Several terminologies are used to describe the device characteristics of OLEDs. They include luminance, threshold voltage, efficiency, chromaticity and durability. Luminance is a psychophysical analog of brightness. Threshold voltage is the turn-on voltage for a device to obtain a luminance of 1 cd/m2. Current efficiency is defined as the luminous flux per current passing through the cell. External quantum efficiency is the ratio of number of photons ejected to the number of charges injected into the devices. Chromaticity is a standard way to measure colors of the emitters. Durability is defined as the continuous operation time for a device decaying from its original luminance to its half value. A good OLED should have a low threshold voltage, high quantum efficiency, high current efficiency and long operation lifetime. There are a number of factors that determine the device performance. Threshold voltage is determined by injection barrier (the barrier height at the contacting electrode/organic interface) of the majority carriers. The optimization of device quantum efficiency and current efficiency requires that injection of holes and electrons must be balanced, which are controlled by the matching of their energy levels. The chemistry at the organic/electrode and organic/organic interfaces is a critical factor affecting the operation stability and luminous efficiency. Mismatch of energy level alignments alters the exciton recombination zone and hence modify the emissive color. In other words, efficient charge injection and a balance between the injected electrons and holes are two criteria that must be fulfilled for fabricating an OLED with high efficiency. From the above, we then understand that (i) the barrier heights at the contacting electrode/organic and organic/organic interfaces determine the recombination zone and more critically the device performance such as turn-on voltage and luminous efficiency, and (ii) the chemistry between the electrode and organic materials are also important to the electronic and chemical properties at the interface, which in turns modifies the bulk properties of the OLEDs. From a fundamental point of view, understanding the electronic structures and chemical properties of metal/organic interfaces is of paramount importance in improving the device performance of OLEDs.

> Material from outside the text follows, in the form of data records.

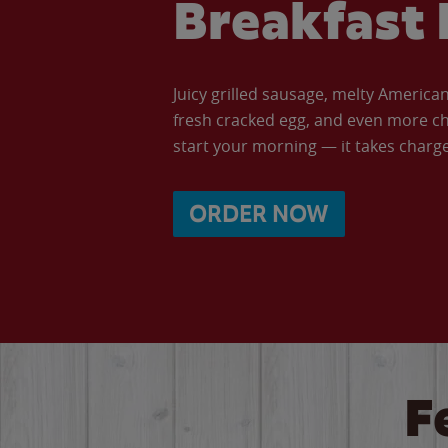
Breakfast 
Juicy grilled sausage, melty Americ
fresh cracked egg, and even more ch
start your morning — it takes charge 
ORDER NOW
F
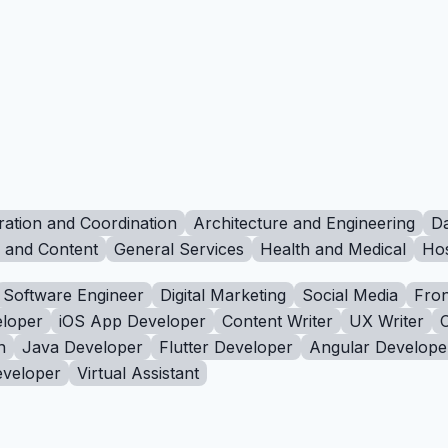
ration and Coordination
Architecture and Engineering
Da
g and Content
General Services
Health and Medical
Hos
Software Engineer
Digital Marketing
Social Media
Fron
loper
iOS App Developer
Content Writer
UX Writer
n
Java Developer
Flutter Developer
Angular Develope
eveloper
Virtual Assistant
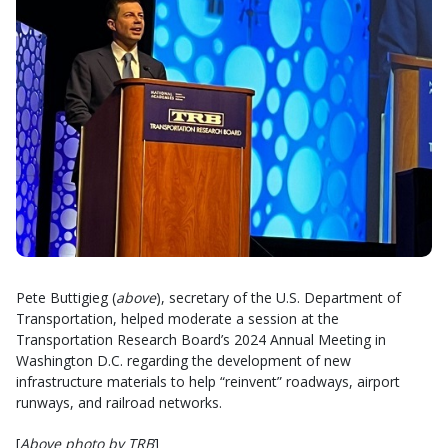
Pete Buttigieg (
above
), secretary of the U.S. Department of
Transportation, helped moderate a session at the
Transportation Research Board’s 2024 Annual Meeting in
Washington D.C. regarding the development of new
infrastructure materials to help “reinvent” roadways, airport
runways, and railroad networks.
[
Above photo by TRB
]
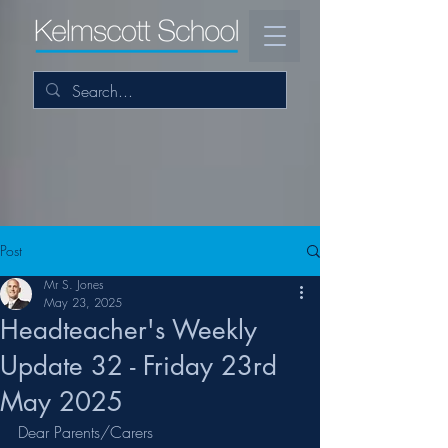
Post
Mr S. Jones
May 23, 2025
Headteacher's Weekly
Update 32 - Friday 23rd
May 2025
Dear Parents/Carers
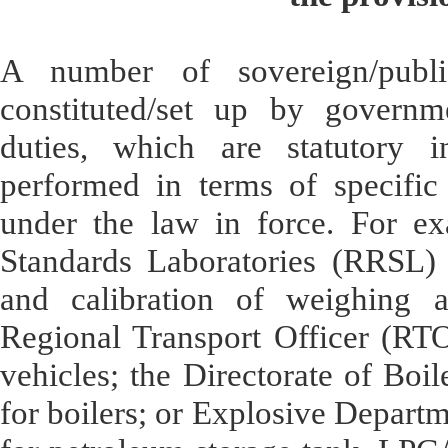
A number of sovereign/public
constituted/set up by governme
duties, which are statutory i
performed in terms of specific 
under the law in force. For ex
Standards Laboratories (RRSL) u
and calibration of weighing a
Regional Transport Officer (RTO) 
vehicles; the Directorate of Boile
for boilers; or Explosive Departme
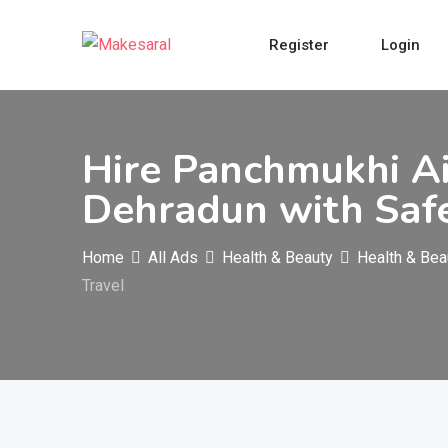
Skip
to
Register
Login
content
Hire Panchmukhi Ai
Dehradun with Safe
Home
All Ads
Health & Beauty
Health & Bea
Travel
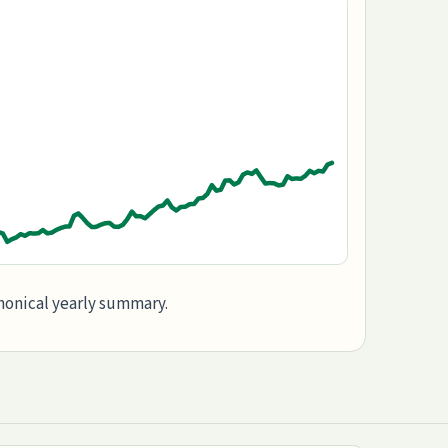
anonical yearly summary.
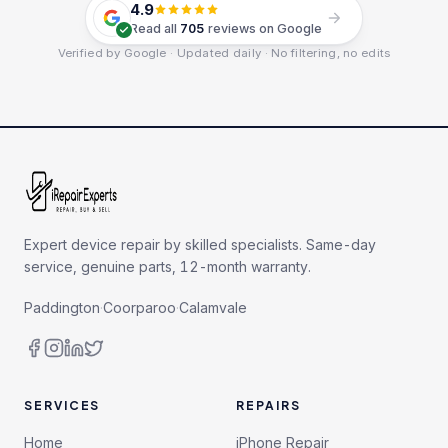
4.9
Read all
705
reviews on Google
Verified by Google · Updated daily · No filtering, no edits
Expert device repair by skilled specialists. Same-day
service, genuine parts, 12-month warranty.
Paddington
·
Coorparoo
·
Calamvale
SERVICES
REPAIRS
Home
iPhone Repair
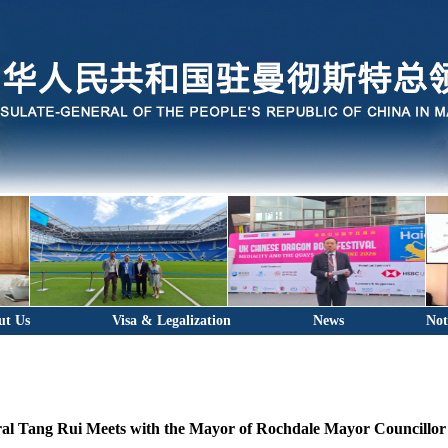
ut Us
Visa & Legalization
News
Not
al Tang Rui Meets with the Mayor of Rochdale Mayor Councillor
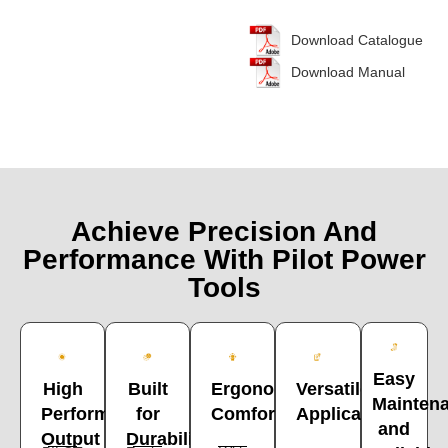
Download Catalogue
Download Manual
Achieve Precision And
Performance With Pilot Power
Tools
Easy
High
Built
Versatile
Ergonomic
Mainten
Performance
for
Applications
Comfort
and
Output
Durability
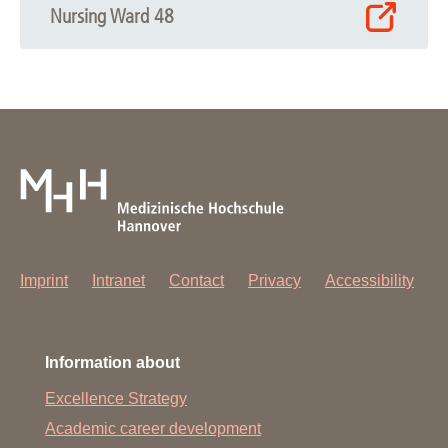
Nursing Ward 48
Imprint
Intranet
Contact
Privacy
Accessibility
Information about
Excellence Strategy
Academic career development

We therefore know that the interfaces between metals and organic materials play a crucial role in the OLED performance and therefore electronic properties of their surfaces near the vacuum should be examined. Surface electronic properties of metals and organic materials, such as the work function of metal (fm), work function of organic material (fp), ionization potential (IP), electron affinity (EA) and bandgap (Eg), are determined by the vacuum level (Evac), Fermi Level (Ef), the highest occupied state (HOS) and lowest unoccupied state (LUS). Evac is the energy of an electron at a point sufficiently far away from the surface to be free from the influence of the surface. The work function is defined as the minimum energy required removing an electron from the interior of the solid to a point just outside the solid , which corresponds to the energy difference between the Ef and Evac. HOS and LUS are the terminologies to describe the energy levels in an organic semiconductor, which are actually analogous to valence band maximum (VBM) and conduction band minimum (CBM) respectively in inorganic semiconductors. It should be noted that the HOS and LUS are the threshold energy levels for charge injections, while their centroids are called HOMO and LUMO, respectively. IP is the minimum energy required to bring an electron from the HOS in a neutral molecule to the vacuum to form a positive ion, while EA is the minimum energy to form a negative ion. The energy separation from the HOS or LUS to the Evac is then the IP and EA, respectively. fm, fp and IP can be measured by UPS, and EA is typically estimated by the subtraction of bandgap from the IP.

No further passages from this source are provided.